Cllr Claire Kober, London Councils’ Executive member for infrastructure and regeneration, said:
“While we welcome the government’s decision to extend existing exemptions for three more years, it is disappointing that the government has decided to make permitted development rights permanent. We urgently need more homes in London but a planning free-for-all is not the answer.
“Permitted development rights prevent boroughs insisting on an affordable housing contribution, meaning that much-needed low-cost homes for rent or ownership agreed through the planning process will not be delivered.
“Under this scheme thousands of square metres of office space has already been lost, displacing jobs and threatening the viability of economic centres. It is very difficult to support jobs and growth without suitable commercial property and the loss of this kind of accommodation has a knock-on effect on community amenities such as dentists’ surgeries.”
What are they?
Permitted development rights enable the conversion of office accommodation to residential use without requiring planning permission from the local authority.
Developers are required only to give a ‘prior approval’ notification. Through this procedure boroughs are required only to consider transport and highways impacts, contamination risks and flooding risks.
Exemptions and Article 4
Certain areas of London, including the Central Activities Zone, the Canary Wharf area and Tech City, have been exempted from the permitted development rights until May 2019. This means that office accommodation in these areas still requires a full planning application to convert to residential use.
The government introduced these exemptions in order to protect office accommodation considered to be of particular economic importance.
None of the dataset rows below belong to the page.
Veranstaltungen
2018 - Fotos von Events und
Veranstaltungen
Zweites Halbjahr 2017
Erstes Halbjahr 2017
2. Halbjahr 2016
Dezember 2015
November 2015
Individual planning authorities may also seek to reimpose the requirement for planning permission in specific areas or premises through an “Article 4” direction.
What’s happening to them?
In October 2015, the government announced it would make office-to-residential permitted development rights permanent, and added new rights to enable the change of use of light industrial buildings and launderettes to new homes.
What’s the problem?
In many parts of the capital there is a significant difference between the value of residential properties compared to offices. Combined with high demand and land scarcities this means there is a strong incentive for landlords to convert offices into residential dwellings.
This has meant that there has been a significant impact on offices available, especially in outer boroughs, and consequently local economies.
Some key consequences of the permitted development rights to London’s economy include:
- Loss of key office accommodation
- Loss of occupied offices as the permitted development rights make no disctinction between vacant and occupied offices
- Increase in office rents
- Reducing viability of local office markets for economic centres and local businesses such as dentists
- Introduction of poor quality new housing
- The loss of new affordable housing supply.